Direct Writes (and Reads)

The purpose of direct writes is to enable an application to write data that is already compressed in memory directly to an HDF5 file without first uncompressing it so the filter can then turn around and compress it during write. However, once data is written to the file with a direct write, consumers must still be able to read it without concern for how the producer wrote it.

Doing this requires the use of an advanced HDF5 function for direct writes.

At present, we demonstrate only minimal functionality here using single chunking, where the chunk size is chosen to match the size of the entire dataset. To see an example of code that does this, have a look at…

 1
 2
 3
 4
 5
 6
 7
 8
 9
10
11
12
13
14
15
16
17
18
19
20
21
22
23
24
25
26
27
28
29
30
31
32
33
34
35
36
37
38
39
40
41
42
43
44
45
    if (zfparr>0 && zfpmode==1 && rate>0)
    {
        int            dims[] = {38, 128};
       /*int      chunk_dims[] = {19, 34};*/
        int      chunk_dims[] = {38, 128};
        hsize_t       hdims[] = {38, 128};
       /*hsize_t hchunk_dims[] = {19, 34};*/
        hsize_t hchunk_dims[] = {38, 128};
        hsize_t hchunk_off[] = {0, 0};
#if defined(ZFP_LIB_VERSION) && ZFP_LIB_VERSION<=0x055
        cfp_array2d *origarr;
#else
        cfp_array2d origarr;
#endif

        /* Create the array data */
        buf = gen_random_correlated_array(TYPDBL, 2, dims, 0, 0);

        /* Instantiate a cfp array */
        origarr = cfp.array2d.ctor(dims[1], dims[0], rate, buf, 0);
        cfp.array2d.flush_cache(origarr);

        cpid = setup_filter(2, hchunk_dims, 1, rate, acc, prec, minbits, maxbits, maxprec, minexp);

        if (0 > (sid = H5Screate_simple(2, hdims, 0))) SET_ERROR(H5Screate_simple);

        /* write the data WITHOUT compression */
        if (0 > (dsid = H5Dcreate(fid, "zfparr_original", H5T_NATIVE_DOUBLE, sid, H5P_DEFAULT, H5P_DEFAULT, H5P_DEFAULT))) SET_ERROR(H5Dcreate);
        if (0 > H5Dwrite(dsid, H5T_NATIVE_DOUBLE, H5S_ALL, H5S_ALL, H5P_DEFAULT, buf)) SET_ERROR(H5Dwrite);
        if (0 > H5Dclose(dsid)) SET_ERROR(H5Dclose);

        /* write the data with compression via the filter */
        if (0 > (dsid = H5Dcreate(fid, "zfparr_compressed", H5T_NATIVE_DOUBLE, sid, H5P_DEFAULT, cpid, H5P_DEFAULT))) SET_ERROR(H5Dcreate);
        if (0 > H5Dwrite(dsid, H5T_NATIVE_DOUBLE, H5S_ALL, H5S_ALL, H5P_DEFAULT, buf)) SET_ERROR(H5Dwrite);
        if (0 > H5Dclose(dsid)) SET_ERROR(H5Dclose);

        /* write the data direct from compressed array using H5Dwrite_chunk calls */
        if (0 > (dsid = H5Dcreate(fid, "zfparr_direct", H5T_NATIVE_DOUBLE, sid, H5P_DEFAULT, cpid, H5P_DEFAULT))) SET_ERROR(H5Dcreate);
        if (0 > H5Dwrite_chunk(dsid, H5P_DEFAULT, 0, hchunk_off, cfp.array2d.compressed_size(origarr), cfp.array2d.compressed_data(origarr))) SET_ERROR(H5Dwrite_chunk);

        if (0 > H5Dclose(dsid)) SET_ERROR(H5Dclose);

        free(buf);
        cfp.array2d.dtor(origarr);
    }

In particular, look for the line using H5Dchunk_write in place of H5Dwrite. In all other respects, the code looks the same.
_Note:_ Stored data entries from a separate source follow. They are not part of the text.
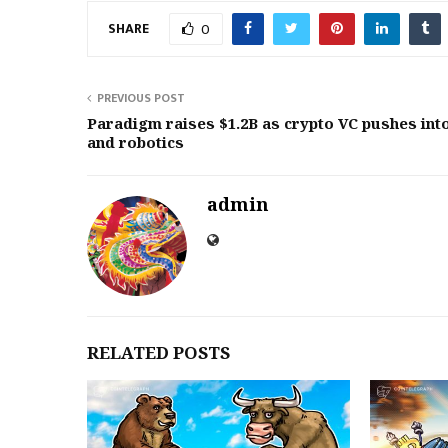
SHARE
0
PREVIOUS POST
Paradigm raises $1.2B as crypto VC pushes int
and robotics
admin
RELATED POSTS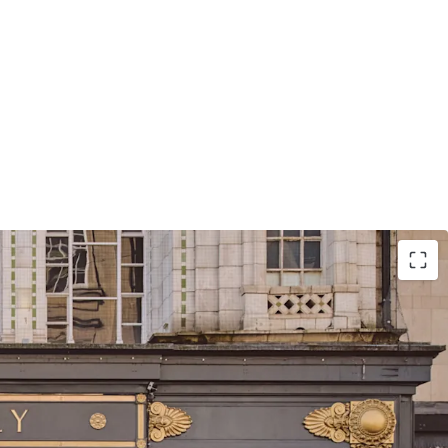
itioned at the heart of Birmingham with primary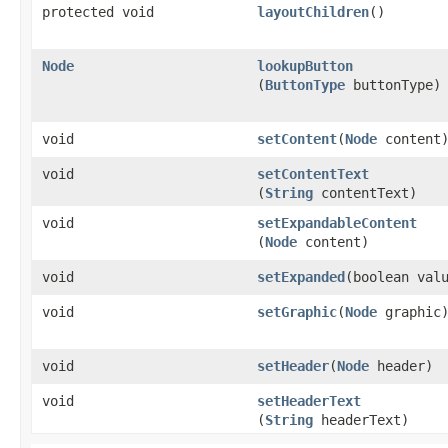
protected void
layoutChildren
()
Node
lookupButton
(
ButtonType
buttonType)
void
setContent
​(
Node
content
void
setContentText
(
String
contentText)
void
setExpandableContent
(
Node
content)
void
setExpanded
​(boolean val
void
setGraphic
​(
Node
graphic
void
setHeader
​(
Node
header)
void
setHeaderText
(
String
headerText)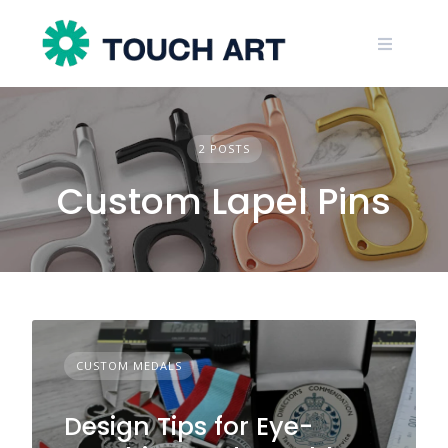
Skip
to
content
2 POSTS
Custom Lapel Pins
CUSTOM MEDALS
Design Tips for Eye-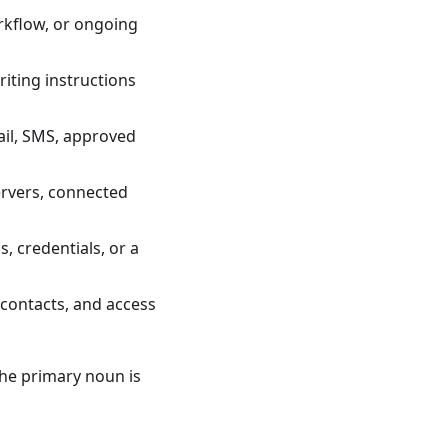
rkflow, or ongoing
iting instructions
il, SMS, approved
ervers, connected
, credentials, or a
 contacts, and access
the primary noun is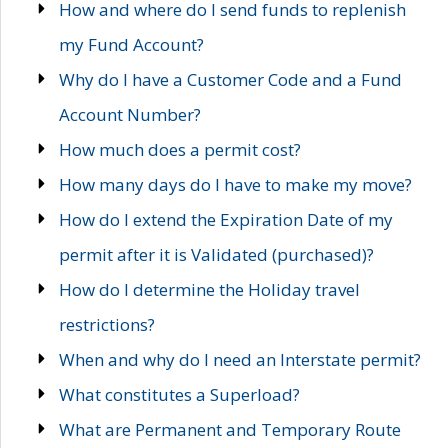
How and where do I send funds to replenish
my Fund Account?
Why do I have a Customer Code and a Fund
Account Number?
How much does a permit cost?
How many days do I have to make my move?
How do I extend the Expiration Date of my
permit after it is Validated (purchased)?
How do I determine the Holiday travel
restrictions?
When and why do I need an Interstate permit?
What constitutes a Superload?
What are Permanent and Temporary Route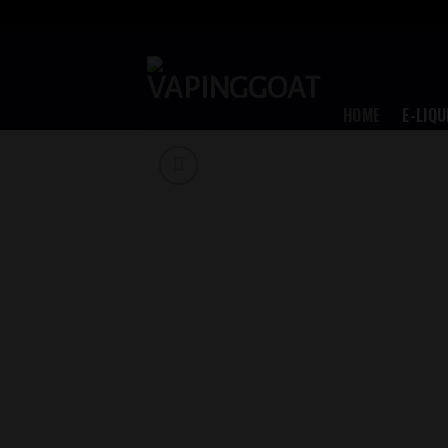
Skip
to
content
HOME
E-LIQU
The test case for this code writes uncompressed data as a dataset named zfparr_original, the compressed dataset named zfparr_compressed using the filter and then the compressed data a second time named zfparr_direct using a direct write. Then, the h5diff tool is used to compare the data in the original and the direct write datasets.
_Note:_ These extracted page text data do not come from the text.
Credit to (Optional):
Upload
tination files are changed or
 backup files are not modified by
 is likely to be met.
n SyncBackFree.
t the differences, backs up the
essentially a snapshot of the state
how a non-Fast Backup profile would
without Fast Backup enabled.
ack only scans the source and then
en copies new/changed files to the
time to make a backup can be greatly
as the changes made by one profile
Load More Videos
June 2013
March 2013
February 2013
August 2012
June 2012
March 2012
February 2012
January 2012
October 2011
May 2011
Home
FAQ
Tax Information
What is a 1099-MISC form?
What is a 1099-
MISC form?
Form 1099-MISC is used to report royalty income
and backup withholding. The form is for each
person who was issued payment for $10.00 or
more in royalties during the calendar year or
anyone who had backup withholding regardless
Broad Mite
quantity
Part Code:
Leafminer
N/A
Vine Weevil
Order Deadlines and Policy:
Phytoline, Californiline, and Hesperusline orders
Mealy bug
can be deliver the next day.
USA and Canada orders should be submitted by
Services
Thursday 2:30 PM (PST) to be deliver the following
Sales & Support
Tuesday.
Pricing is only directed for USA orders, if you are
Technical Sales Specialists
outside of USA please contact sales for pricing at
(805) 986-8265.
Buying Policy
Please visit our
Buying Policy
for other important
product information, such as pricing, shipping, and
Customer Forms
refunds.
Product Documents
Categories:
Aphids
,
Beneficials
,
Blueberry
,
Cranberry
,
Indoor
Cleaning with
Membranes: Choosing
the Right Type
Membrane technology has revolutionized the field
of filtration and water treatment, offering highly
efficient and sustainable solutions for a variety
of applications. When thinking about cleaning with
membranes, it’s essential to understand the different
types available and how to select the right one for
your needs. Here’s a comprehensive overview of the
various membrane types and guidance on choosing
Note that in order for consumers to work as normal, the producer must set dataset creation properties as it ordinarily would using the H5Z-ZFP filter. In the call to H5Dchunk_write, the caller indicates to the HDF5 library not to invoke the filter via the filters mask argument.